> _Work item_:
Down to the last line, reproduce the data that follows, but skip the pictures.
:: Recorded data ::
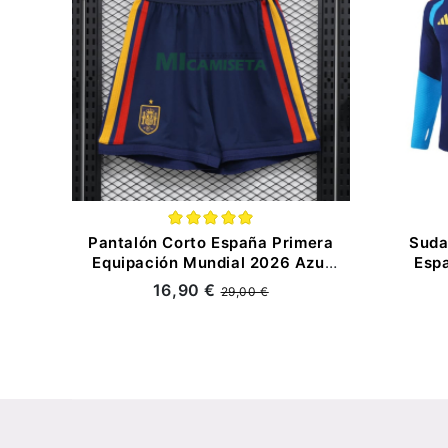
Pantalón Corto España Primera
Suda
Equipación Mundial 2026 Azul
Espa
(EDICIÓN JUGADOR)
16,90 €
29,00 €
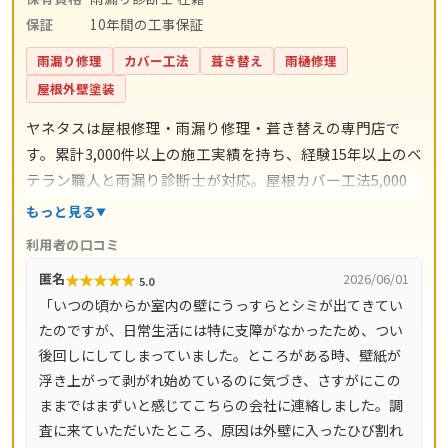
保証
10年間の工事保証
雨漏り修理
カバー工法
葺き替え
雨樋修理
屋根外壁塗装
ヤネタスは屋根修理・雨漏り修理・葺き替えの専門店で
す。累計3,000件以上の施工実績を持ち、経験15年以上のベ
テラン職人と雨漏り診断士が対応。屋根カバー工法5,000
円〜/㎡・葺き替え9,800円〜/㎡・漆喰工事3,000円〜/mな
もっと見る
ど、工事ごとの料金目安を公開しています。自社職人によ
利用者の口コミ
る直接施工で余計な中間コストを省き、施工後は10年間の
★
★
★
★
★
匿名
2026/06/01
5.0
工事保証付き。現地調査・お見積り・ドローン調査・出張
「いつの頃からか室内の壁にうっすらとシミが出てきてい
費は無料です。愛知県・岐阜県をはじめ全国14都道府県に
たのですが、日常生活には特に支障がなかったため、つい
対応し、電話は8時〜18時、LINE・メールは24時間受付、
後回しにしてしまっていました。ところがある時、壁紙が
最短即日で駆けつけます。
浮き上がって剥がれ始めているのに気づき、さすがにこの
ままではまずいと感じてこちらの会社に連絡しました。調
査に来ていただいたところ、原因は外壁に入ったひび割れ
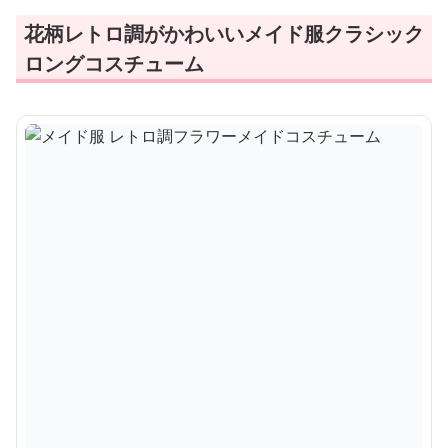
花柄レトロ調がかわいいメイド服クラシック
ロングコスチューム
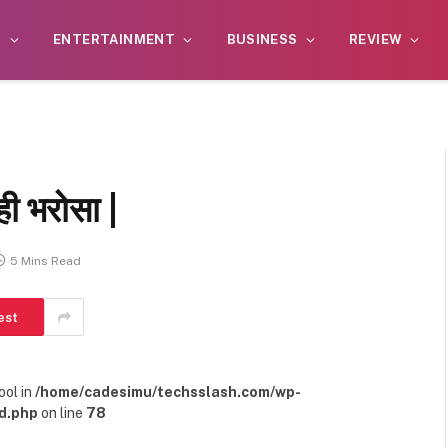
S
ENTERTAINMENT
BUSINESS
REVIEW
ी भरोसा |
5 Mins Read
est
ool in
/home/cadesimu/techsslash.com/wp-
d.php
on line
78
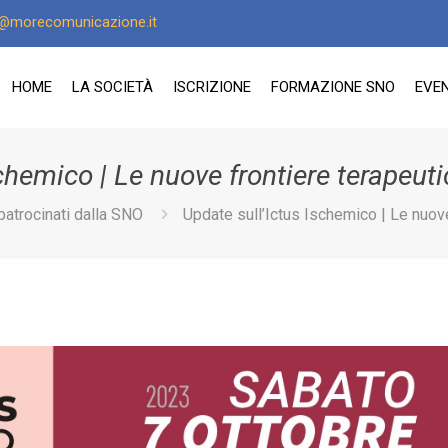
o@morecomunicazione.it
HOME
LA SOCIETÀ
ISCRIZIONE
FORMAZIONE SNO
EVEN
chemico | Le nuove frontiere terapeut
patrocinati dalla SNO
Update sull’Ictus Ischemico | Le nuov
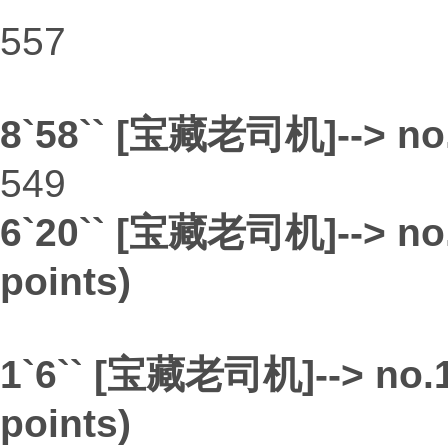
557
8`58`` [宝藏老司机]--> no.
549
6`20`` [宝藏老司机]--> no.
points)
1`6`` [宝藏老司机]--> no.1
points)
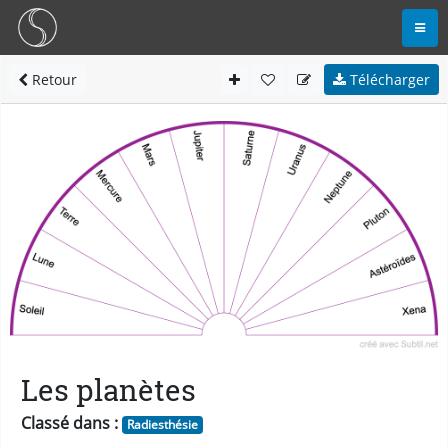
Retour
Télécharger
Les planètes
Classé dans :
Radiesthésie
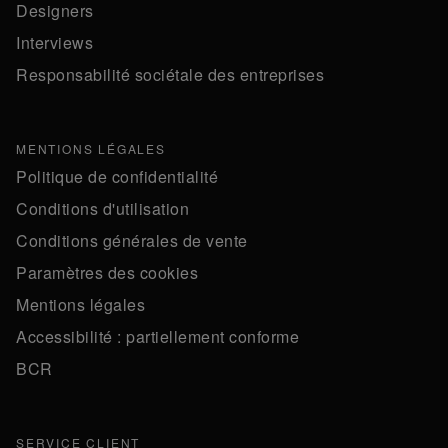
Designers
Interviews
Responsabilité sociétale des entreprises
MENTIONS LÉGALES
Politique de confidentialité
Conditions d'utilisation
Conditions générales de vente
Paramètres des cookies
Mentions légales
Accessibilité : partiellement conforme
BCR
SERVICE CLIENT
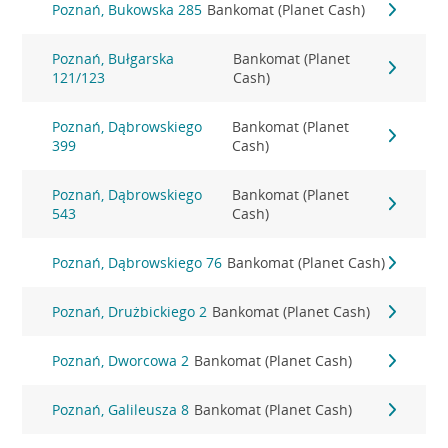
Poznań, Bukowska 285
Bankomat (Planet Cash)
Poznań, Bułgarska
Bankomat (Planet
121/123
Cash)
Poznań, Dąbrowskiego
Bankomat (Planet
399
Cash)
Poznań, Dąbrowskiego
Bankomat (Planet
543
Cash)
Poznań, Dąbrowskiego 76
Bankomat (Planet Cash)
Poznań, Drużbickiego 2
Bankomat (Planet Cash)
Poznań, Dworcowa 2
Bankomat (Planet Cash)
Poznań, Galileusza 8
Bankomat (Planet Cash)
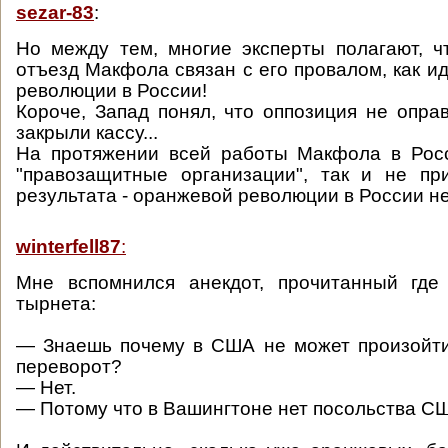
sezar-83
:
Но между тем, многие эксперты полагают, 
отъезд Макфола связан с его провалом, как и
революции в России!
Короче, Запад понял, что оппозиция не опра
закрыли кассу...
На протяжении всей работы Макфола в Росс
"правозащитные организации", так и не пр
результата - оранжевой революции в России н
winterfell87
:
Мне вспомнился анекдот, прочитанный где
тырнета:
— Знаешь почему в США не может произойти
переворот?
— Нет.
— Потому что в Вашингтоне нет посольства С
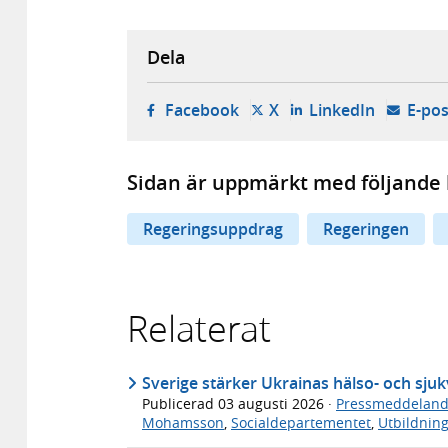
Dela
- öppnas i ny flik, extern w
- öppnas i ny flik, ext
- öppnas i
Facebook
X
LinkedIn
E-pos
Sidan är uppmärkt med följande 
Regeringsuppdrag
Regeringen
Relaterat
Sverige stärker Ukrainas hälso- och sj
Publicerad
03 augusti 2026
·
Pressmeddelan
Mohamsson
,
Socialdepartementet
,
Utbildnin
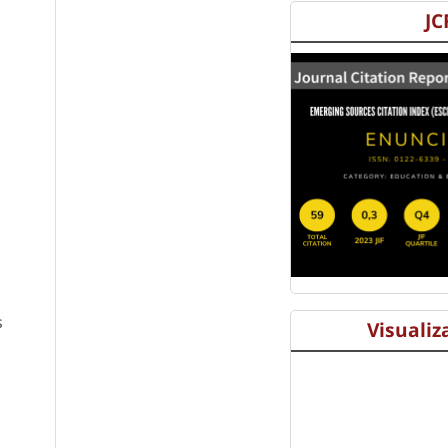
JC
s
Visualiz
:::
> _Response to the exercise_:
Pantalón Corto España Primera
Suda
Equipación Mundial 2026 Azul
Espa
(EDICIÓN JUGADOR)
16,90 €
29,00 €
保証
10年間の工事保証
雨漏り修理
カバー工法
葺き替え
雨樋修理
屋根外壁塗装
ヤネタスは屋根修理・雨漏り修理・葺き替えの専門店で
す。累計3,000件以上の施工実績を持ち、経験15年以上のベ
テラン職人と雨漏り診断士が対応。屋根カバー工法5,000
円〜/㎡・葺き替え9,800円〜/㎡・漆喰工事3,000円〜/mな
もっと見る
ど、工事ごとの料金目安を公開しています。自社職人によ
利用者の口コミ
る直接施工で余計な中間コストを省き、施工後は10年間の
★
★
★
★
★
匿名
2026/06/01
5.0
工事保証付き。現地調査・お見積り・ドローン調査・出張
「いつの頃からか室内の壁にうっすらとシミが出てきてい
費は無料です。愛知県・岐阜県をはじめ全国14都道府県に
たのですが、日常生活には特に支障がなかったため、つい
対応し、電話は8時〜18時、LINE・メールは24時間受付、
後回しにしてしまっていました。ところがある時、壁紙が
最短即日で駆けつけます。
浮き上がって剥がれ始めているのに気づき、さすがにこの
ままではまずいと感じてこちらの会社に連絡しました。調
査に来ていただいたところ、原因は外壁に入ったひび割れ
花柄レトロ調がかわいいメイド服クラシック
ロングコスチューム
S
ENTERTAINMENT
BUSINESS
REVIEW
ी भरोसा |
5 Mins Read
est
ool in
/home/cadesimu/techsslash.com/wp-
d.php
on line
78
o@morecomunicazione.it
HOME
LA SOCIETÀ
ISCRIZIONE
FORMAZIONE SNO
EVEN
chemico | Le nuove frontiere terapeut
patrocinati dalla SNO
Update sull’Ictus Ischemico | Le nuov
557
8`58`` [宝藏老司机]--> no.
549
6`20`` [宝藏老司机]--> no.
points)
1`6`` [宝藏老司机]--> no.1
points)
Retour
Télécharger
Les planètes
Classé dans :
Radiesthésie
Designers
Interviews
Responsabilité sociétale des entreprises
MENTIONS LÉGALES
Politique de confidentialité
Conditions d'utilisation
Conditions générales de vente
Paramètres des cookies
Mentions légales
Accessibilité : partiellement conforme
BCR
SERVICE CLIENT
Poznań, Bukowska 285
Bankomat (Planet Cash)
Poznań, Bułgarska
Bankomat (Planet
121/123
Cash)
Poznań, Dąbrowskiego
Bankomat (Planet
399
Cash)
Poznań, Dąbrowskiego
Bankomat (Planet
543
Cash)
Poznań, Dąbrowskiego 76
Bankomat (Planet Cash)
Poznań, Drużbickiego 2
Bankomat (Planet Cash)
Poznań, Dworcowa 2
Bankomat (Planet Cash)
Poznań, Galileusza 8
Bankomat (Planet Cash)
sezar-83
:
Но между тем, многие эксперты полагают, 
отъезд Макфола связан с его провалом, как и
революции в России!
Короче, Запад понял, что оппозиция не опра
закрыли кассу...
На протяжении всей работы Макфола в Росс
"правозащитные организации", так и не пр
результата - оранжевой революции в России н
winterfell87
:
Мне вспомнился анекдот, прочитанный где
тырнета:
— Знаешь почему в США не может произойти
переворот?
— Нет.
— Потому что в Вашингтоне нет посольства С
Dela
- öppnas i ny flik, extern w
- öppnas i ny flik, ext
- öppnas i
Facebook
X
LinkedIn
E-pos
Sidan är uppmärkt med följande 
Regeringsuppdrag
Regeringen
Relaterat
Sverige stärker Ukrainas hälso- och sj
Publicerad
03 augusti 2026
·
Pressmeddelan
Mohamsson
,
Socialdepartementet
,
Utbildnin
JC
s
Visualiz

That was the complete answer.